Le dimissioni di Pippo Capurro da capogruppo del Pdl «sono irrevocabili». Non si è chiuso con animi sereni il vertice tenutosi stamani a Palazzo Zanca tra i consiglieri comunali del gruppo Pdl, il sindaco Giuseppe Buzzanca e il deputato nazionale Francesco Stagno d’Alcontres, unico dei parlamentari ad essersi presentato oggi. Bocciata la proposta avanzata da Buzzanca: -congelare- le dimissioni fino alla nomina dei nuovi vertici provinciali del partito. Stoppata sul nascere anche l’idea di Antonio Fazio, di confermare cioè le dimissioni ma di lasciare la guida del gruppo a Capurro in qualità di consigliere anziano fino all’ufficializzazione dei nuovi assetti. Alla fine passa la linea tenuta salda da Nello Pergolizzi e appoggiata anche dagli altri firmatari della sfiducia, Burrascano, Spicuzza, Sparso, Cocivera e lo stesso Fazio (assente la Crifò): si procederà alla nomina di un nuovo capogruppo.
Chi? E’ ancora presto per dirlo, anche perché non sarà facile trovare un accordo su un nome. Quello che circola più insistentemente è Sparso, ma l’impressione è che la confusione all’interno del Pdl sia totale e sia stata aggravata dalla riunione di oggi. Il sindaco ha di fatto confermato che con questo atteggiamento, del consiglio comunale continuerà ad avere una bassa considerazione; i consiglieri, da parte loro, sono in rottura col primo cittadino, avendo sfiduciato Capurro in quanto troppo -filo-Buzzanca-. Ma al tempo stesso non è chiara nemmeno la posizione dei parlamentari, o almeno di alcuni di essi. Perché se è pacifico che tra Briguglio e Buzzanca non corra buon sangue, meno chiari sono i rapporti con i vari Germanà e Garofalo, mentre Beninati e D’Alcontres sembrano in linea col sindaco.
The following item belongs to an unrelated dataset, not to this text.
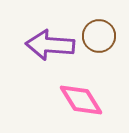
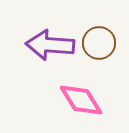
brown circle: moved 7 px down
Quest’ultimo, visto il muro contro muro di oggi, non esclude conseguenze: «Quella di Capurro mi è sempre sembrata una posizione responsabile, ma qualcuno continua a provocare, affidandosi a spinte provenienti da fuori dei propri referenti politici. La posizione assunta dai consiglieri è contro la città per servire altri interessi. Una cosa è certa: fino a quando vedrò parlamentari che parlano parlano ma non sono riusciti in tanti anni di attività, come l’on. Briguglio, a portare nemmeno un euro a Messina, li considererò interlocutori di tutto il mondo ma non della città. Io porto fatti, come la riapertura dei lavori degli svincoli e i finanziamenti per gli approdi a sud. Le conseguenze? Non escludo -aggiustamenti- in giunta, sempre per il bene della città».